Her smile faded around the edges. She messed with one of the machines next to me. "No, your situation was unique, at least as far as our records show. Sorry about invading your privacy, Admiral, but watching you may have saved lives in the future."
She reached for the bandage on my side. I flinched away.
"You want more pain meds?"
"No." If they pushed any more drugs into my system, I was going to have a headache for the next year.
"You're obviously in pain. There are no medals for being stupid."
"Which is why I don't want more drugs. Half the pain is overload from taking pain meds too long.
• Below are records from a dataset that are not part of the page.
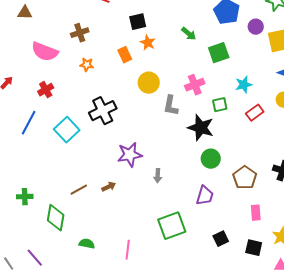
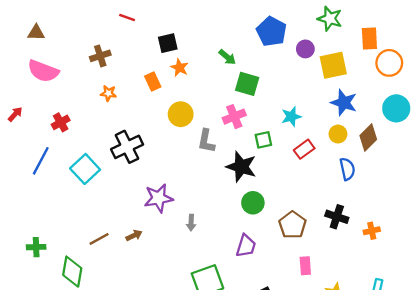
pink semicircle: (45, 52) -> (43, 71), moved
green square: (219, 53) -> (247, 84), moved, turned 35

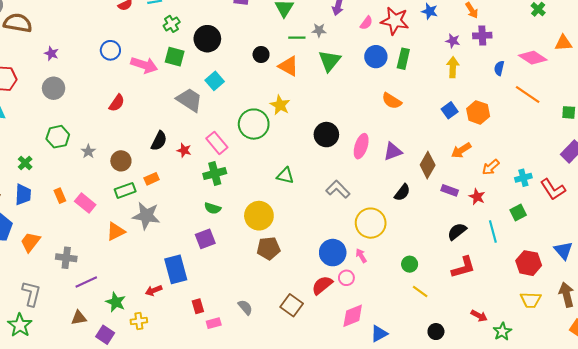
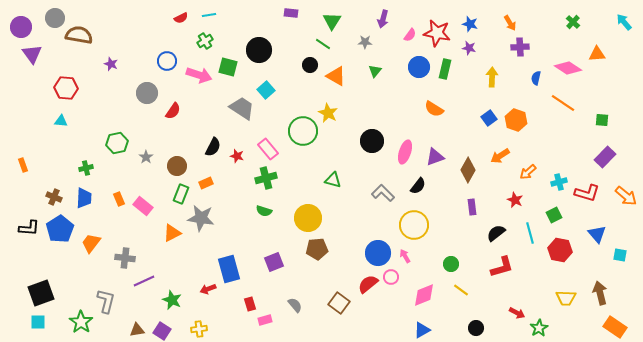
green cross: (172, 24) -> (205, 41), moved
green line: (297, 38) -> (323, 44), moved, turned 35
purple star: (453, 41) -> (469, 48), moved
green triangle: (330, 61) -> (375, 71), size x0.6
gray circle: (54, 88) -> (147, 93), moved
green cross: (25, 163) -> (86, 168), turned 32
red L-shape: (553, 189) -> (587, 193), turned -40
green rectangle: (125, 190) -> (181, 194), turned -48
purple rectangle: (450, 190) -> (472, 207), moved, turned 63
black semicircle: (402, 192) -> (418, 186), moved
purple square: (205, 239) -> (274, 262), moved
blue triangle: (563, 250) -> (597, 234), moved
red hexagon: (529, 263) -> (560, 250), moved
gray L-shape: (31, 294) -> (106, 301), moved
pink diamond: (353, 316) -> (424, 295), moved
brown triangle: (79, 318) -> (137, 330), moved
yellow cross: (139, 321) -> (199, 329), moved

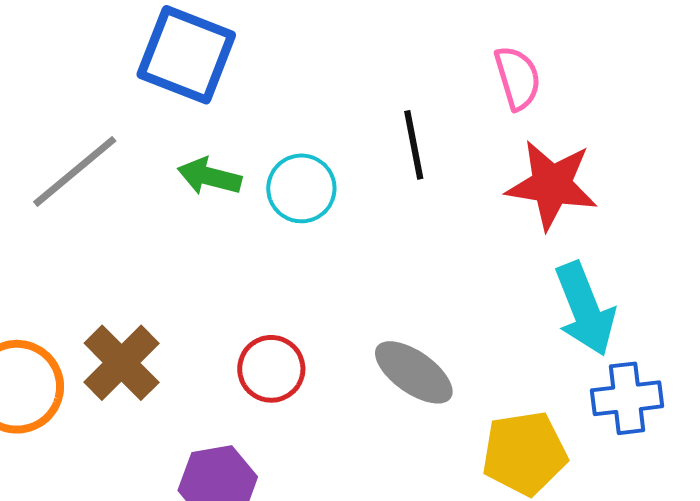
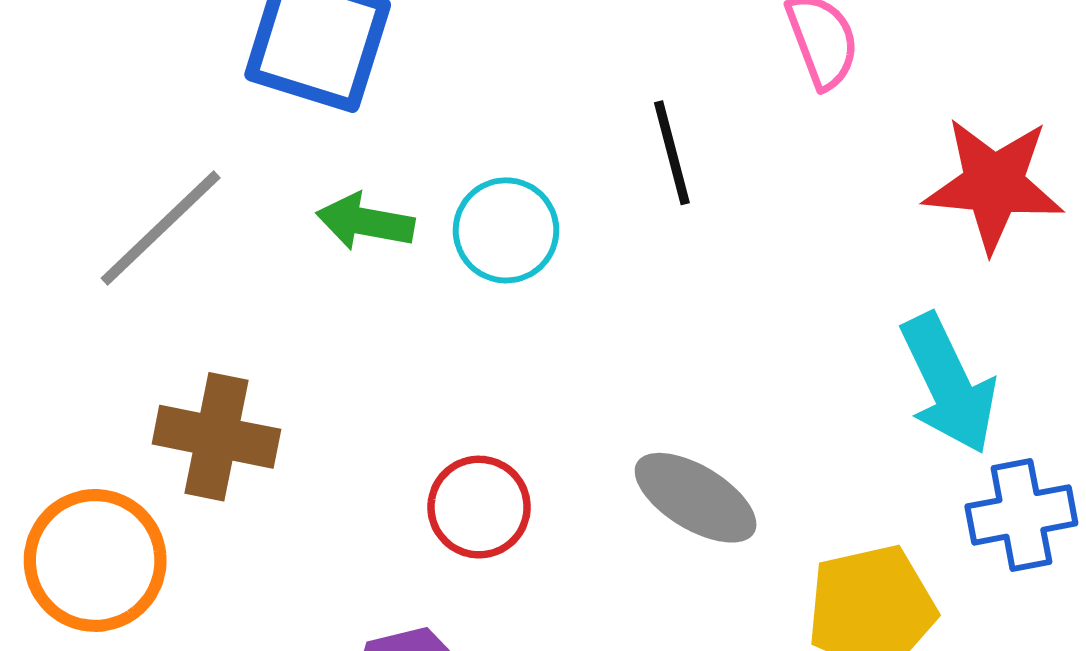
red star: (552, 185) -> (994, 184), moved
brown cross: (122, 363) -> (216, 437), moved, turned -30

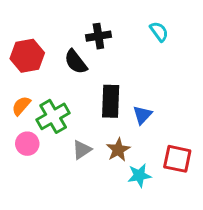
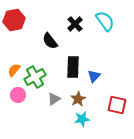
cyan semicircle: (159, 32) -> (105, 21), size x1.5
black cross: (98, 36) -> (75, 24), moved, turned -35
red hexagon: (27, 56) -> (14, 20), moved
cyan star: (139, 175) -> (82, 119), moved

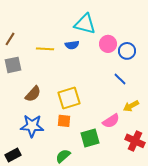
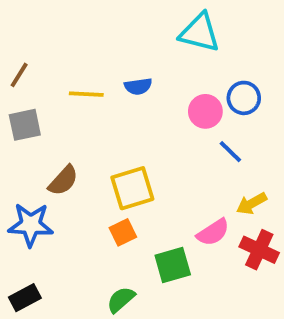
cyan triangle: (85, 24) -> (200, 33), moved
pink circle: (108, 44) -> (205, 111), moved
orange square: (64, 121) -> (123, 232), turned -32
blue star: (32, 126) -> (31, 225), moved
red cross: (135, 141) -> (259, 250), moved

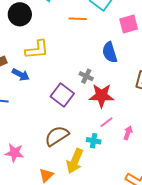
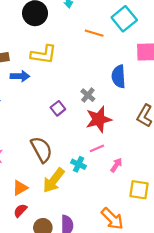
blue arrow: (21, 75) -> (20, 76), turned -42
purple square: (62, 95) -> (58, 108), size x0.6
red star: (102, 96) -> (99, 119), turned -30
brown semicircle: (57, 136) -> (42, 149), turned 80

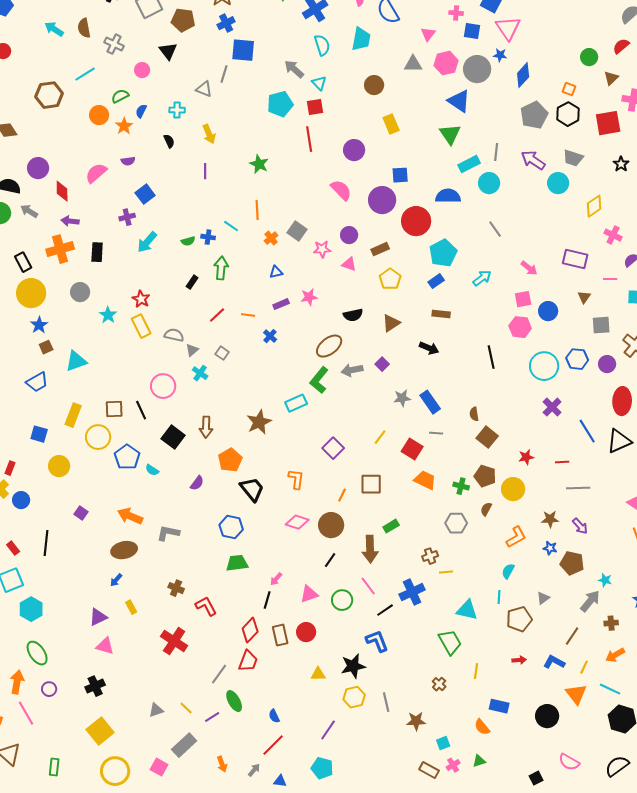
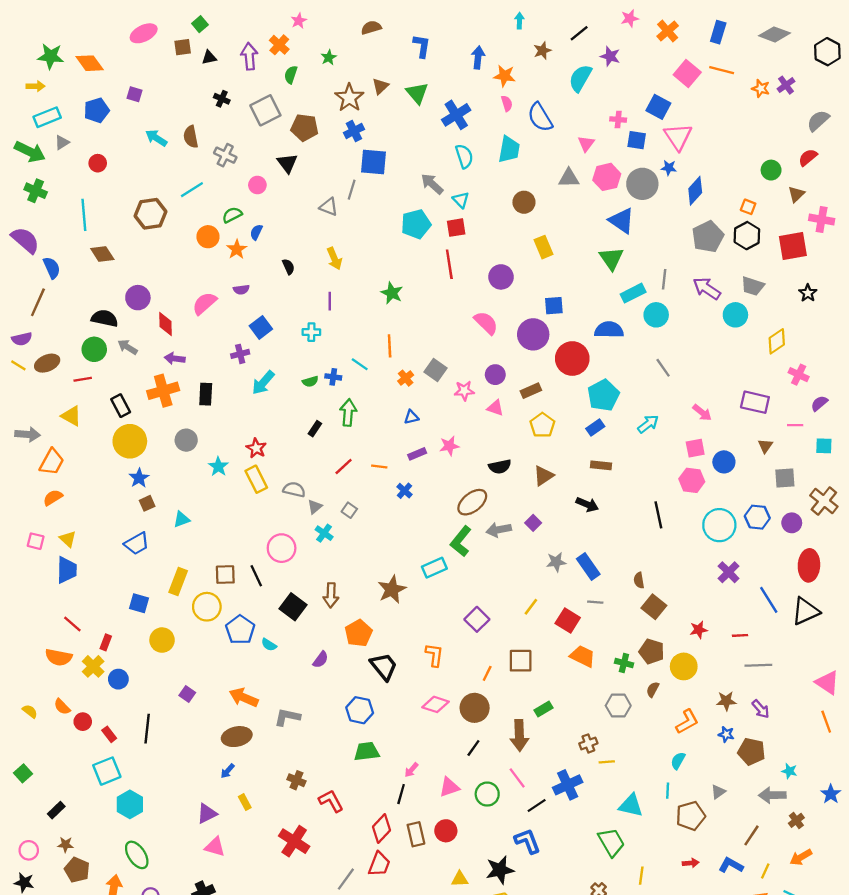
cyan cross: (177, 110) -> (311, 332), moved
cyan triangle: (76, 361) -> (182, 519), size x0.7
gray arrow: (590, 601) -> (772, 795), turned -130
brown cross: (611, 623) -> (796, 820), turned -32

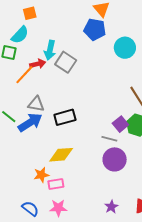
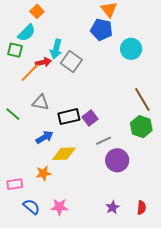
orange square: (30, 13) -> (37, 11), turned -32
blue arrow: (30, 122) -> (44, 137), moved, size x0.7
purple square: (120, 124) -> (90, 118), moved
gray line: (109, 139) -> (104, 141), moved, turned -42
pink rectangle: (56, 184) -> (15, 184), moved

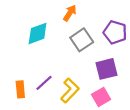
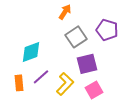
cyan diamond: (38, 33) -> (31, 52), moved
purple square: (106, 69) -> (87, 64), moved

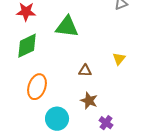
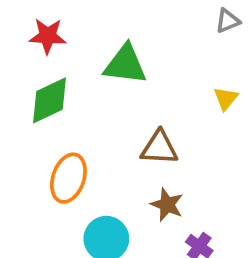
yellow triangle: (119, 59) -> (226, 99), moved
brown triangle: (85, 71) -> (159, 148), size x1.5

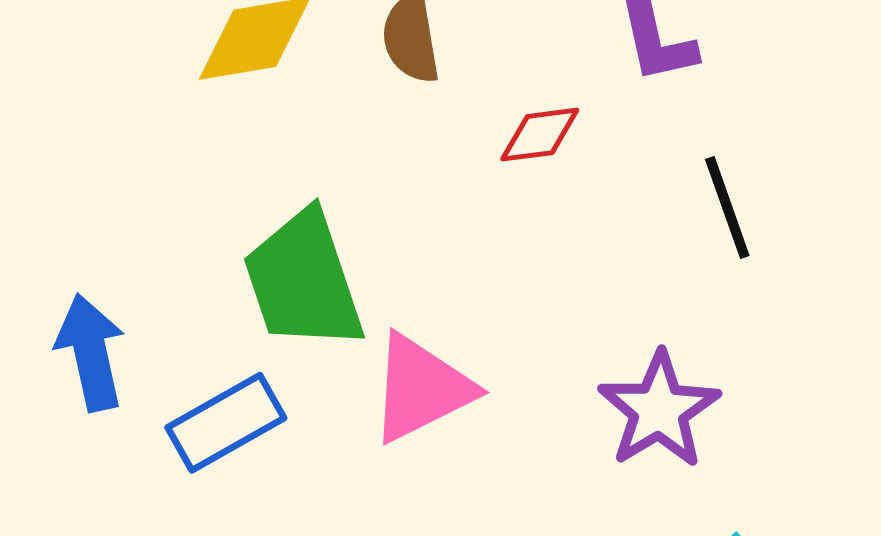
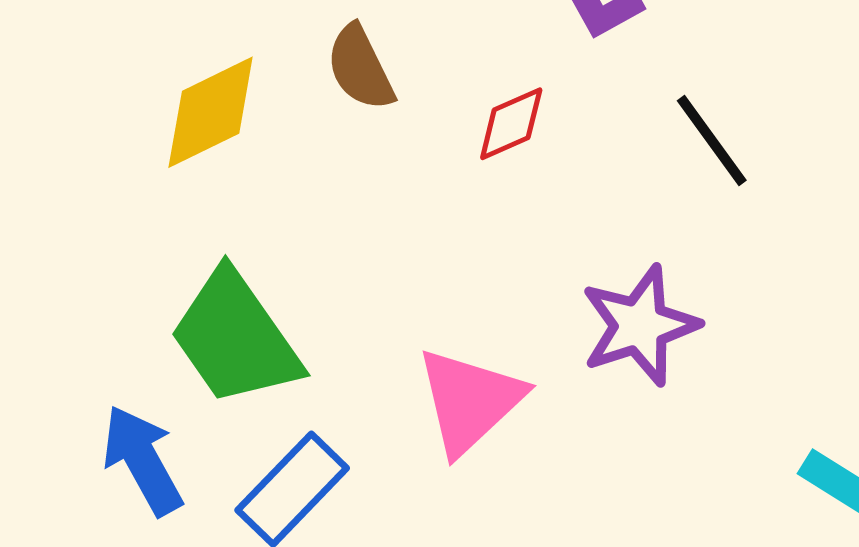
green trapezoid: (303, 281) -> (235, 338), moved
purple star: (659, 410) -> (640, 326), moved, turned 30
They aren't going to help me much at this point."
She studied me, her eyebrows knit into a single line. She finally shrugged and started disconnecting wires.
"You don't need these any more." She removed several sticky patches from my arms. She turned machines off and wheeled them away from my bed.
"What time is it?"
"Just past four in the morning." It was completely true, but totally unhelpful.
"Where am I?"
"Room one seventeen, eighth floor."
"What planet?"
She stopped messing with the equipment. "Do you know your name?"
"I know my name."
"Well?"
"Dace. Happy?"
"Are you?"
"Are you some kind of psych tech here to see if I'm completely nuts?"
"Are you?"
I exercised my extensive vocabulary of profanity. Her eyebrows crept up her forehead.
She suddenly laughed. "They said you were different. Nobody warned me just how different. I haven't heard that kind of language since we had the head engineer in here from the Endeavour. Some cadet left the engine drive unit hot while he was checking it. He spent a week regrowing skin over burns."
"Was his name Sandover?"
"You know him?" She started on the other bank of equipment. The tension in the room dropped dramatically.
"I was on that flight. I wasn't the cadet who left the drive unit on."
"That was only seven years back," she said, watching me as she unplugged equipment. "Were you his assistant?"
"Engineering Cadet."
"How did you make Admiral in less than seven years? The Patrol, unlike some branches of the government, does not sell commissions."
"It's a long story." I had no idea how much of it was classified. I wondered what she'd say if she knew I'd enlisted at that rank.
"You want to try walking around?" she asked when the room was clear.
"Just to the bathroom," I told her.
"Then let's go."
It took me half an hour to make it the eight feet to the bathroom and back to the bed. My legs wouldn't work right. My coordination was nonexistent. I was weak and trembling long before she helped me back into bed. I'd been a lot sicker than I thought.
"So what planet am I on?" I asked while she pulled the sheet back over me, straightening edges.
"Besht. I heard about the stasis unit they brought you in. Must have been some action."
"I was on Tivor." My eyes were already starting to close. If I lay perfectly still, the pain was bearable. "I think someone shot me."
"Point blank. It's a wonder you're alive."
I didn't answer. Her last words echoed in my head as I slid into sleep.